Problem statement: Among the records that follow, count the lines where "Ireland" appears, and state the count by itself.

Input for this task:
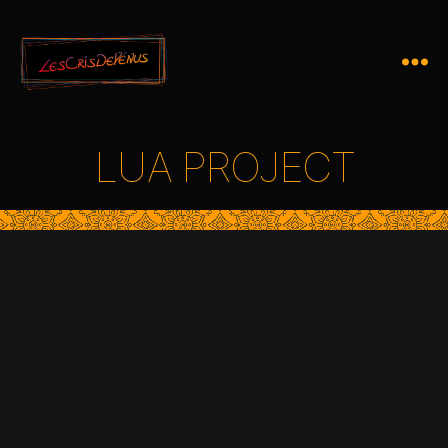
LUA PROJECT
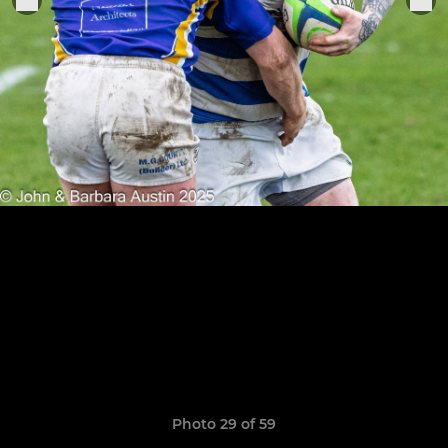
Photo 29 of 59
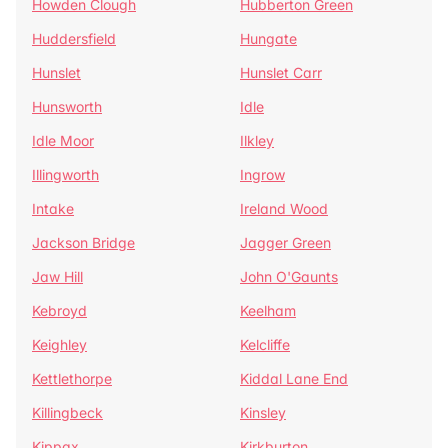
Howden Clough
Hubberton Green
Huddersfield
Hungate
Hunslet
Hunslet Carr
Hunsworth
Idle
Idle Moor
Ilkley
Illingworth
Ingrow
Intake
Ireland Wood
Jackson Bridge
Jagger Green
Jaw Hill
John O'Gaunts
Kebroyd
Keelham
Keighley
Kelcliffe
Kettlethorpe
Kiddal Lane End
Killingbeck
Kinsley
Kippax
Kirkburton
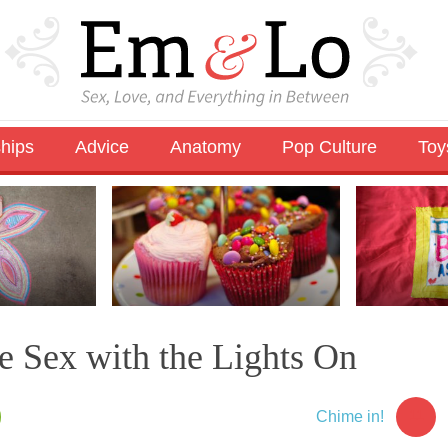
ships
Advice
Anatomy
Pop Culture
Toy
e Sex with the Lights On
11
Chime in!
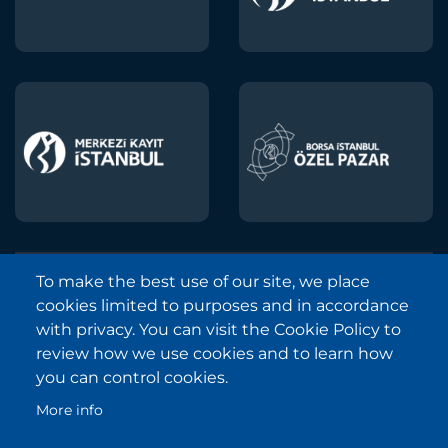
To make the best use of our site, we place
Borsa Istanbul © 2013-2025
cookies limited to purposes and in accordance
All Rights Reserved.
with privacy. You can visit the Cookie Policy to
Copyright and Disclaimer Notice
review how we use cookies and to learn how
you can control cookies.
Sitemap
More info
Protection of Personal Data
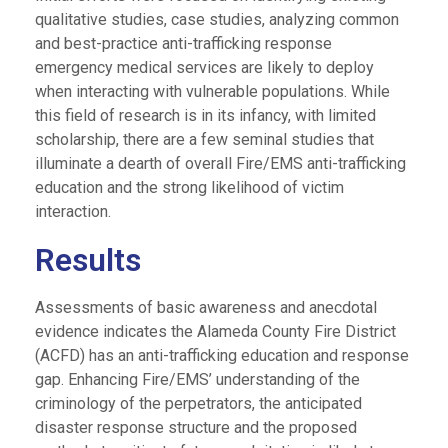
qualitative studies, case studies, analyzing common
and best-practice anti-trafficking response
emergency medical services are likely to deploy
when interacting with vulnerable populations. While
this field of research is in its infancy, with limited
scholarship, there are a few seminal studies that
illuminate a dearth of overall Fire/EMS anti-trafficking
education and the strong likelihood of victim
interaction.
Results
Assessments of basic awareness and anecdotal
evidence indicates the Alameda County Fire District
(ACFD) has an anti-trafficking education and response
gap. Enhancing Fire/EMS’ understanding of the
criminology of the perpetrators, the anticipated
disaster response structure and the proposed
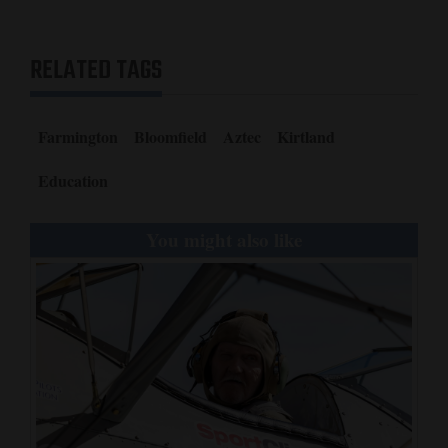
RELATED TAGS
Farmington
Bloomfield
Aztec
Kirtland
Education
You might also like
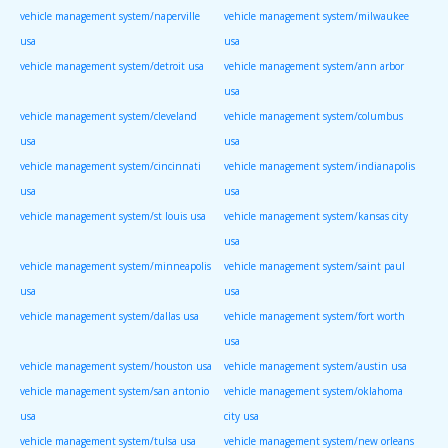
vehicle management system/naperville
vehicle management system/milwaukee
usa
usa
vehicle management system/detroit usa
vehicle management system/ann arbor
usa
vehicle management system/cleveland
vehicle management system/columbus
usa
usa
vehicle management system/cincinnati
vehicle management system/indianapolis
usa
usa
vehicle management system/st louis usa
vehicle management system/kansas city
usa
vehicle management system/minneapolis
vehicle management system/saint paul
usa
usa
vehicle management system/dallas usa
vehicle management system/fort worth
usa
vehicle management system/houston usa
vehicle management system/austin usa
vehicle management system/san antonio
vehicle management system/oklahoma
usa
city usa
vehicle management system/tulsa usa
vehicle management system/new orleans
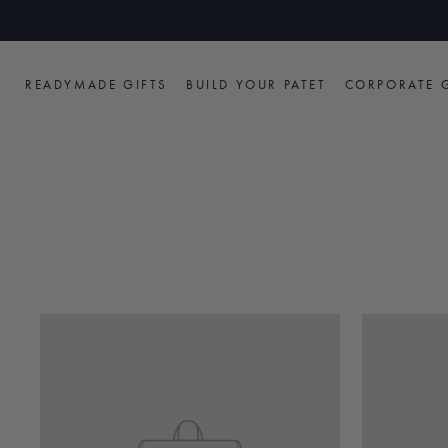
Skip
to
content
READYMADE GIFTS
BUILD YOUR PATET
CORPORATE G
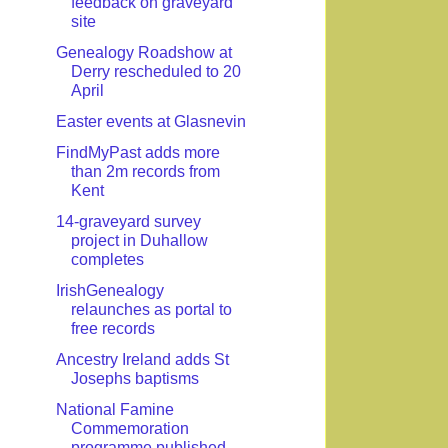
feedback on graveyard
site
Genealogy Roadshow at
Derry rescheduled to 20
April
Easter events at Glasnevin
FindMyPast adds more
than 2m records from
Kent
14-graveyard survey
project in Duhallow
completes
IrishGenealogy
relaunches as portal to
free records
Ancestry Ireland adds St
Josephs baptisms
National Famine
Commemoration
programme published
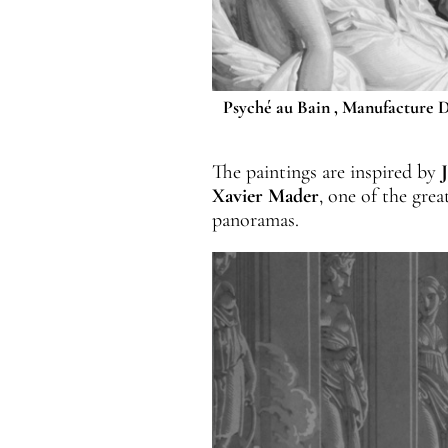
Psyché au Bain , Manufacture D
The paintings are inspired by
Xavier
Mader
, one of the gre
panoramas.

Output below: 2